Risk thresholds ideally reflect the clinical context by balancing the benefits of correct decisions against the costs of incorrect decisions. Health economists often prefer to value outcomes of decisions in terms of quality-adjusted life-years, which combine mortality and quality of life in a single measure. Utility values (like quality of life) can be elicited using various formal methods [16], and physicians’ judgements tend to differ from patients’ views, which ultimately matter more [17,18,19]. Thus, quantifying costs and benefits (or ‘utilities’) should be done carefully [20].
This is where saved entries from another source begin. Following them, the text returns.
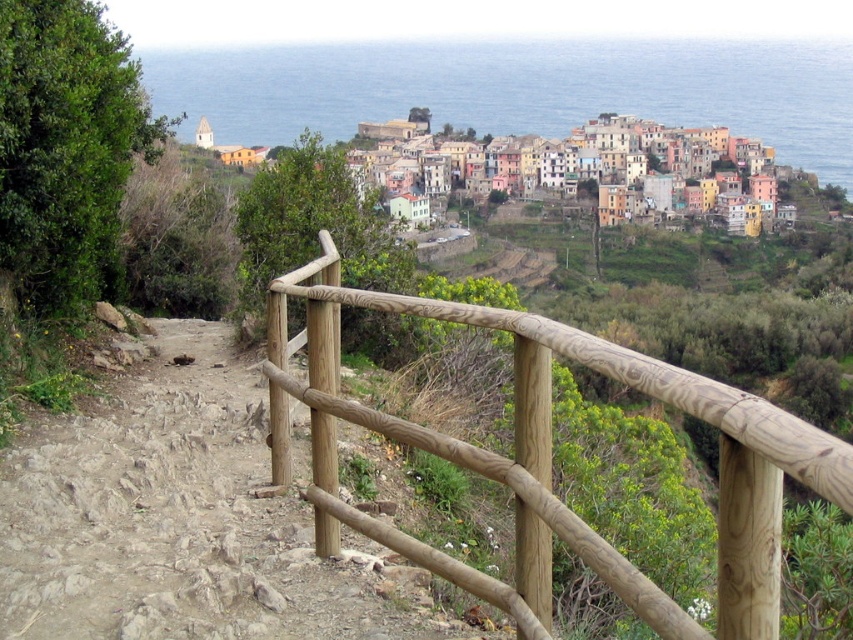 Can you confirm if natural wood railing at center is taller than pastel painted houses at center?

No, natural wood railing at center is not taller than pastel painted houses at center.

What are the coordinates of `natural wood railing at center` in the screenshot? It's located at (550, 456).

Who is more forward, (303, 332) or (512, 170)?

Point (303, 332) is in front.

I want to click on natural wood railing at center, so click(550, 456).

Does brown dirt trail at lower left have a smaller size compared to natural wood railing at center?

Yes.

Where is `brown dirt trail at lower left`? The height and width of the screenshot is (640, 853). brown dirt trail at lower left is located at coordinates (183, 524).

Which is behind, point (215, 477) or point (512, 144)?

The point (512, 144) is behind.

What do you see at coordinates (183, 524) in the screenshot?
I see `brown dirt trail at lower left` at bounding box center [183, 524].

You are a GUI agent. You are given a task and a screenshot of the screen. Output one action in this format:
    pyautogui.click(x=<x>, y=<y>)
    Task: Click on the brown dirt trail at lower left
    The image size is (853, 640).
    Given the screenshot: What is the action you would take?
    pyautogui.click(x=183, y=524) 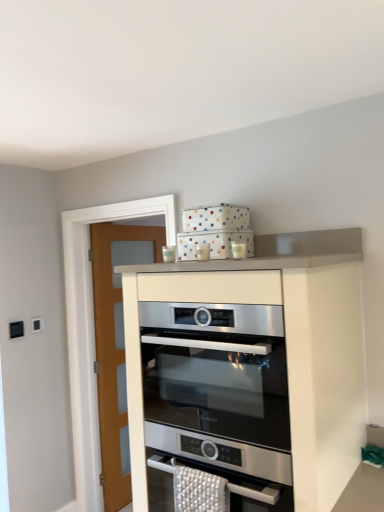 Question: From the image's perspective, is satin white oven at upper center above stainless steel oven at center?

Choices:
 (A) yes
 (B) no

Answer: (B)

Question: Is satin white oven at upper center touching stainless steel oven at center?

Choices:
 (A) yes
 (B) no

Answer: (A)

Question: Are satin white oven at upper center and stainless steel oven at center located far from each other?

Choices:
 (A) no
 (B) yes

Answer: (A)

Question: Is satin white oven at upper center to the right of stainless steel oven at center from the viewer's perspective?

Choices:
 (A) no
 (B) yes

Answer: (B)

Question: Can you confirm if satin white oven at upper center is thinner than stainless steel oven at center?

Choices:
 (A) no
 (B) yes

Answer: (B)

Question: From a real-world perspective, is satin white oven at upper center positioned over stainless steel oven at center based on gravity?

Choices:
 (A) yes
 (B) no

Answer: (B)

Question: Is stainless steel oven at center thinner than satin white oven at upper center?

Choices:
 (A) yes
 (B) no

Answer: (B)

Question: From the image's perspective, is stainless steel oven at center located beneath satin white oven at upper center?

Choices:
 (A) yes
 (B) no

Answer: (B)

Question: Is stainless steel oven at center further to the viewer compared to satin white oven at upper center?

Choices:
 (A) yes
 (B) no

Answer: (A)

Question: Is stainless steel oven at center to the left of satin white oven at upper center from the viewer's perspective?

Choices:
 (A) yes
 (B) no

Answer: (A)

Question: Can you confirm if stainless steel oven at center is taller than satin white oven at upper center?

Choices:
 (A) yes
 (B) no

Answer: (B)

Question: Considering the relative sizes of stainless steel oven at center and satin white oven at upper center in the image provided, is stainless steel oven at center smaller than satin white oven at upper center?

Choices:
 (A) no
 (B) yes

Answer: (B)

Question: From a real-world perspective, is stainless steel oven at center above or below satin white oven at upper center?

Choices:
 (A) below
 (B) above

Answer: (B) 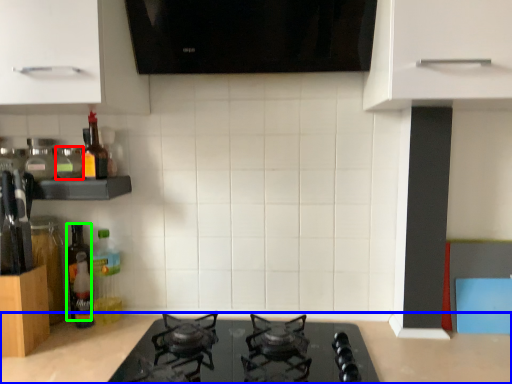 Question: Estimate the real-world distances between objects in this image. Which object is farther from bottle (highlighted by a red box), countertop (highlighted by a blue box) or bottle (highlighted by a green box)?

Choices:
 (A) countertop
 (B) bottle

Answer: (A)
In addition, health policy frequently involves a trade-off between monetary costs and health outcomes. To reach a societal optimum, monetary costs need to be calculated from the societal perspective (rather than the perspective of the healthcare provider or the individual patient), by including, for example, lost productivity due to time off work [21]. In theory, a risk threshold can be determined to minimize a composite of clinical outcomes and monetary cost, but this would require expression of the willingness-to-pay [16, 21, 22]. The details of costs, utilities and loss functions to optimize the threshold in health economics are beyond the scope of the current paper.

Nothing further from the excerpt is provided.